NC é um investigador que decidiu opinar sobre a educação. E se lhe deram oportunidade de publicar a sua opinião, fez muito bem em partilhá-la. Podiamos ler a sua opinião num blogue, numa página de jornal ou num comentário televisivo. Num livro sempre é mais rentável para o autor. No fundo, é mais um olhar sobre as questões educativas. E como reconhece NC, o seu texto [em forma de livro] não “constituiu um estudo empírico nem uma síntese de resultados ou das influências práticas das ideias”: Propõe-se criticar ideias e mostrar algumas das suas possíveis implicações. “O que importa são as ideias não são as pessoas”. Eu reforço: o que interessa são as ideias.

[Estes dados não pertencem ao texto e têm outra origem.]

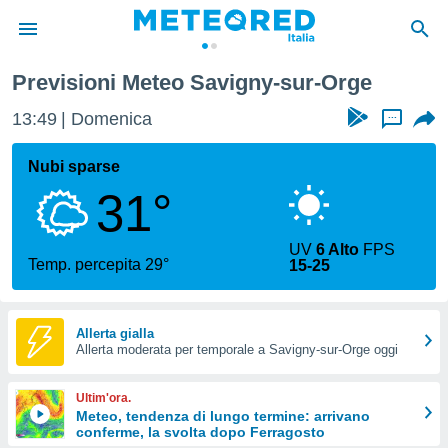
e
Previsioni Meteo Savigny-sur-Orge
tiva
rivacy
13:49
Domenica
...
ti di
net
Nubi sparse
net)
31°
i
 da
nisti per
UV
6 Alto
FPS
 che le
Temp. percepita 29°
15-25
ioni
iano di
È
Allerta gialla
 a
Allerta moderata per temporale a Savigny-sur-Orge oggi
ito Web
do le
Ultim'ora.
opzioni:
Meteo, tendenza di lungo termine: arrivano
conferme, la svolta dopo Ferragosto
 i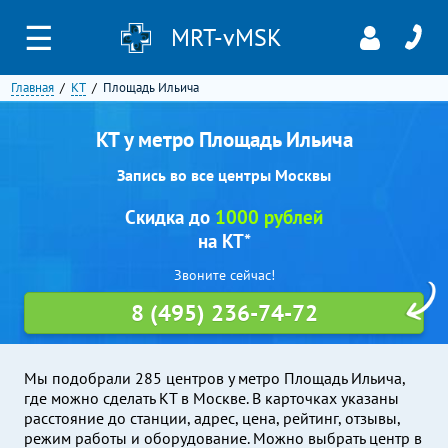
☰
MRT-vMSK
Главная
КТ
Площадь Ильича
КТ у метро Площадь Ильича
Запись во все центры Москвы
Скидка до
1000 рублей
на КТ*
Звоните сейчас!
8 (495) 236-74-72
Мы подобрали 285 центров у метро Площадь Ильича,
где можно сделать КТ в Москве. В карточках указаны
расстояние до станции, адрес, цена, рейтинг, отзывы,
режим работы и оборудование. Можно выбрать центр в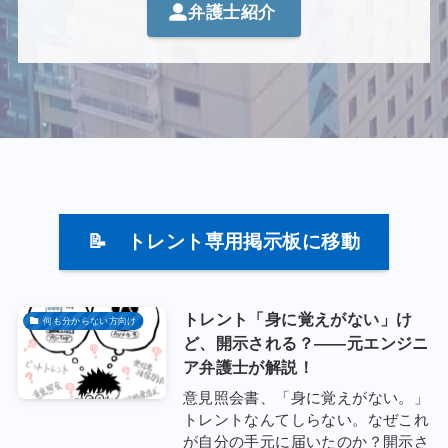
弁護士紹介
📝 トレント専用掲示板に移動
トレント「身に覚えがない」け
何も分からない方向け
ど、開示される？——元エンジニ
ア弁護士が解説！
意見照会書、「身に覚えがない。」
トレントなんてしらない。なぜこれ
が自分の手元に届いたのか？開示さ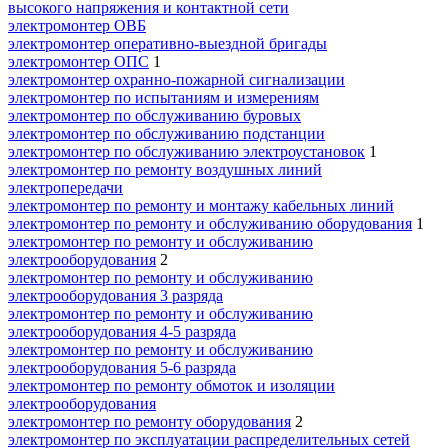
высокого напряжения и контактной сети
электромонтер ОВБ
электромонтер оперативно-выездной бригады
электромонтер ОПС
1
электромонтер охранно-пожарной сигнализации
электромонтер по испытаниям и измерениям
электромонтер по обслуживанию буровых
электромонтер по обслуживанию подстанции
электромонтер по обслуживанию электроустановок
1
электромонтер по ремонту воздушных линий
электропередачи
электромонтер по ремонту и монтажу кабельных линий
электромонтер по ремонту и обслуживанию оборудования
1
электромонтер по ремонту и обслуживанию
электрооборудования
2
электромонтер по ремонту и обслуживанию
электрооборудования 3 разряда
электромонтер по ремонту и обслуживанию
электрооборудования 4-5 разряда
электромонтер по ремонту и обслуживанию
электрооборудования 5-6 разряда
электромонтер по ремонту обмоток и изоляции
электрооборудования
электромонтер по ремонту оборудования
2
электромонтер по эксплуатации распределительных сетей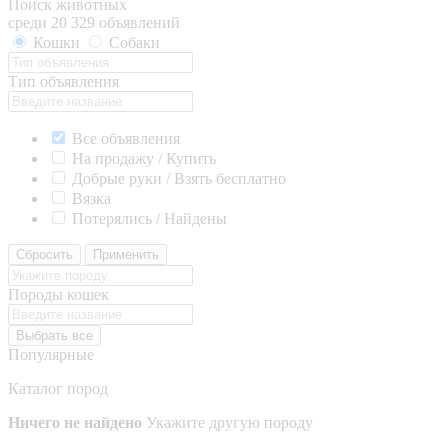
Поиск животных
среди 20 329 объявлений
Кошки
Собаки
Тип объявления
Все объявления
На продажу / Купить
Добрые руки / Взять бесплатно
Вязка
Потерялись / Найдены
Сбросить
Применить
Породы кошек
Выбрать все
Популярные
Каталог пород
Ничего не найдено
Укажите другую породу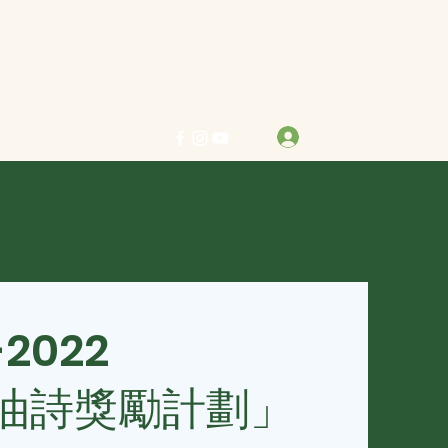
力求真善美 行樂在其中
登入
info@bestreben.org.hk
-2022
油詩獎勵計劃」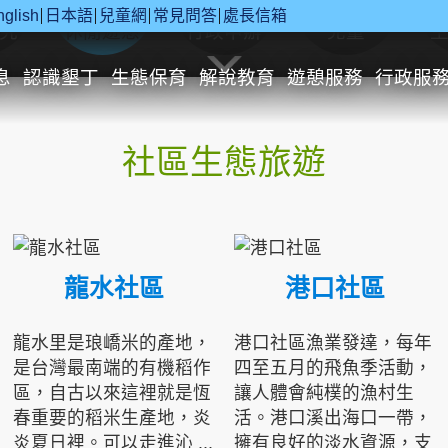
nglish
日本語
兒童網
常見問答
處長信箱
究
休閒遊憩
行政申辦
兒童
息
認識墾丁
生態保育
解說教育
遊憩服務
行政服
社區生態旅遊
龍水社區
港口社區
龍水里是琅嶠米的產地，
港口社區漁業發達，每年
是台灣最南端的有機稻作
四至五月的飛魚季活動，
區，自古以來這裡就是恆
讓人體會純樸的漁村生
春重要的稻米生產地，炎
活。港口溪出海口一帶，
炎夏日裡。可以走進沁 ...
擁有良好的淡水資源，支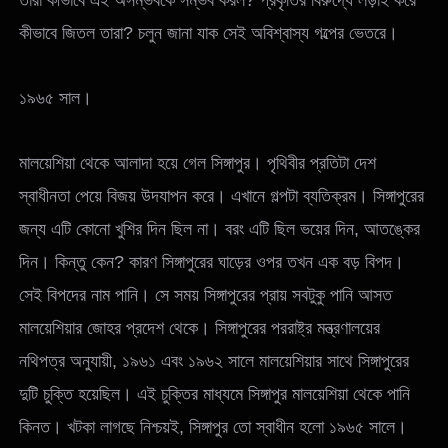
কীভাবে জিতল তারা? চলুন জানা যাক সেই অবিশ্বাস্য গল্পের ভেতরে।
১৯৬৫ সাল।
মালয়েশিয়া থেকে আলাদা হয়ে গেল সিঙ্গাপুর। পৃথিবীর প্রতিটা দেশ
স্বাধীনতা পেয়ে বিজয় উদযাপন করে। এখানে গল্পটা ব্যতিক্রম। সিঙ্গাপুরের
জন্য এটি কোনো খুশির দিন ছিল না। বরং এটি ছিল ভয়ের দিন, আতঙ্কের
দিন। কিন্তু কেন? কারণ সিঙ্গাপুরের ঘাড়ের ওপর তখন এক বড় বিপদ।
সেই বিপদের নাম পানি। সে সময় সিঙ্গাপুরের প্রায় সবটুকু পানি আসত
মালয়েশিয়ার জোহর প্রদেশ থেকে। সিঙ্গাপুরের পররাষ্ট্র মন্ত্রণালয়ের
নথিপত্র অনুযায়ী, ১৯৬১ এবং ১৯৬২ সালে মালয়েশিয়ার সাথে সিঙ্গাপুরের
দুটি চুক্তি হয়েছিল। এই চুক্তির মাধ্যমে সিঙ্গাপুর মালয়েশিয়া থেকে পানি
কিনত। খটকা লাগছে নিশ্চয়ই, সিঙ্গাপুর তো স্বাধীন হলো ১৯৬৫ সালে।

É talvez por isso que não deixo de me preocupar com as opiniões que desvalorizam a linguagem técnica e com as acções que directa ou indirectamente preparam o terreno para o avanço das políticas educativas de tipo neoliberal. Tenho por NC um enorme apreço pelo seu trabalho de divulgação científica e não sendo um apreciador de “matematiquês” faço um esforço para descodificar a linguagem hermética usada por si e pelos seus pares. Seria bom que NC e todos os infiltrados em “eduquês” fizessem o mesmo esforço e reconhecessem as suas limitações de compreensão nos assuntos que não dizem respeito ao “matematiquês”.

NC defende as suas ideias apoiando-se num exercício de retórica sem apresentar estudos empíricos e dados científicos que as sustentem. NC acaba, assim, por se deixar enredar na teia que construiu porque ao desvalorizar as ideias que não decorrem de estudos empíricos e dados científicos acaba por depreciar a sua própria retórica.

Adenda: Isto a despropósito(?) do tema desta entrada, para quem só vê desgraça no ensino secundário, atente este breve apontamento:
“o ensino secundário tem-se vindo a revelar particularmente apto a desempenhar uma função de formação que ganha sentido à medida que o aluno, enquanto indivíduo, se reconhece como autor do seu próprio sucesso/insucesso escolar e, consequentemente, responsável pelo seu próprio destino.”

Humm.... estranho: Investigação e trabalho empírico de suporte a essa investigação nas Ciências da Educação? Ora, aqui está uma boa notícia para o Nuno Crato e para os seus colegas “eduqueses”…

1 comentário:

Anónimo disse...

Nunca li Nuno Crato em formato livro. Li apenas alguns artigos de opinião e li e ouvi uma ou outra entrevista. Parece-me que ele explora o tema educação não-superior a partir de um pressuposto: o ensino português chegou ao estado em que está, i.e., mau (terá chegado a existir uma época de ouro?), por causa de de um pseudo-discurso científico sobre educação que (de)formou uma ou duas gerações de professores e as respectivas prácticas de ensino. Este "eduquês" ter-se-á sobreposto aos conhecimentos de matemática, português, ciências, etc., na formação dos professores. Tenho passado por algumas escolas e tenho verificado que estas ideias não passam de pura fantasia. É pura fantasia que nas escolas haja pedagogia a mais e ensino a menos. Por muito boa vontade que haja (e há), as aprendizagens não são planificadas, sobretudo a longo prazo; raro é o aluno a quem é oferecido um ensino coerente ao longo de um ciclo. Logo à partida, os programas não ajudam muito... Para muitos alunos, o(s) conhecimento(s) é/são uma barreira intransponível. Será por excesso de pedagogia?
Por ser uma fantasia, não sei a quem interessa a agenda educativa de Nuno Crato. Ao ensino básico e secundário português não é de certeza.